腎陽は、体を温め、水液代謝や下焦の機能を支える働きと関係します。

腎陽が不足すると、下腹部や腰の冷え、だるさ、活動性低下、むくみや水分代謝の低下、下半身の締まりのない肥満などがみられます。脈が遅弱であることも、陽気不足や虚寒を示す手がかりです。

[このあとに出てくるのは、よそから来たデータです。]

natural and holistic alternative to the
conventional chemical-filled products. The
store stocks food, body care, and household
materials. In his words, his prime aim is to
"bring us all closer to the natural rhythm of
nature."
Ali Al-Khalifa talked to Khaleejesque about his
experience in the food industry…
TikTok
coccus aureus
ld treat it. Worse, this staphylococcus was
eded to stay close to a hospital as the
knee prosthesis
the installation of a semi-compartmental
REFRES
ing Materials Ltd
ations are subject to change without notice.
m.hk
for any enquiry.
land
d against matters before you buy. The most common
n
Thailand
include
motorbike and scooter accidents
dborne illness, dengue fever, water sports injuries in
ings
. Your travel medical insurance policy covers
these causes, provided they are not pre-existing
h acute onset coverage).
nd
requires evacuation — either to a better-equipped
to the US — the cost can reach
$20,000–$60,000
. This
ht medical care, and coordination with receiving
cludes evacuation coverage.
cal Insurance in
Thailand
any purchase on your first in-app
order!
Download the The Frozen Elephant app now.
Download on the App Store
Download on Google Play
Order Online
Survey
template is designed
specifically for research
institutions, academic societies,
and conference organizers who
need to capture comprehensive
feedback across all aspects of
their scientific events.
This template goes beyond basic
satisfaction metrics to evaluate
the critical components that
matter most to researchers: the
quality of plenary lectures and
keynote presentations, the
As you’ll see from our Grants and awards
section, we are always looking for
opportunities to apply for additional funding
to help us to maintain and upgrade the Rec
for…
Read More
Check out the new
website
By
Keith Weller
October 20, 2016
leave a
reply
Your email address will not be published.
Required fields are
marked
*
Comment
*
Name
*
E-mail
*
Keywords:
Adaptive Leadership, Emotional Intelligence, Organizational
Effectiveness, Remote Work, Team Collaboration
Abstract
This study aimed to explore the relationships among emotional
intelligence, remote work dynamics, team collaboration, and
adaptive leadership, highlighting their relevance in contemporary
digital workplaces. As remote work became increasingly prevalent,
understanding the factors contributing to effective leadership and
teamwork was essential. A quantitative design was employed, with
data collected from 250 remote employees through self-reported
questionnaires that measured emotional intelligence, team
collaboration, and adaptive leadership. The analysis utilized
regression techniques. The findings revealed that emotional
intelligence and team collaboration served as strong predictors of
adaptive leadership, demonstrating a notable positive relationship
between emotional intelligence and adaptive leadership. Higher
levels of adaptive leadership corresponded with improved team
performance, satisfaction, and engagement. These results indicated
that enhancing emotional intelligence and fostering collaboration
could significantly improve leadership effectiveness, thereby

この症例では、食欲や食事量は大きく増えていないにもかかわらず、殿部や大腿部に締まりのない肥満があり、下腹部・腰の冷えを伴います。治療方針は腎陽を補うことが最も適切です。

ひっかけポイント
食べ過ぎによる肥満ではなく、冷えと活動低下を伴う下半身型の締まりない肥満では腎陽虚を考えます。

選択肢の確認

1.湿熱を除く。
誤り。
湿熱では熱感、口渇、尿黄、舌苔黄膩、脈滑数などを考えます。本症例は冷えと脈遅弱が中心です。

2.瘀血を除く。
誤り。
瘀血では刺痛、固定痛、暗紫色の舌、瘀斑などが重要です。本症例の主病態は血の滞りより腎陽不足です。

3.心気を補う。
誤り。
心気虚では動悸、息切れ、胸悶、自汗などが中心になります。本症例では下腹部や腰の冷え、下半身の肥満があり、腎陽を補う方針が適切です。

4.腎陽を補う。
正しい。
下腹部や腰の冷え、だるさ、脈遅弱、下半身の締まりない肥満から腎陽虚を考えます。治療方針として適切です。

覚えるポイント

  • 腎陽虚では腰や下腹部の冷えが重要です。
  • 脈遅弱は陽虚や寒を考える所見です。
  • 下焦の冷えと水液代謝低下では腎陽を補う方針を考えます。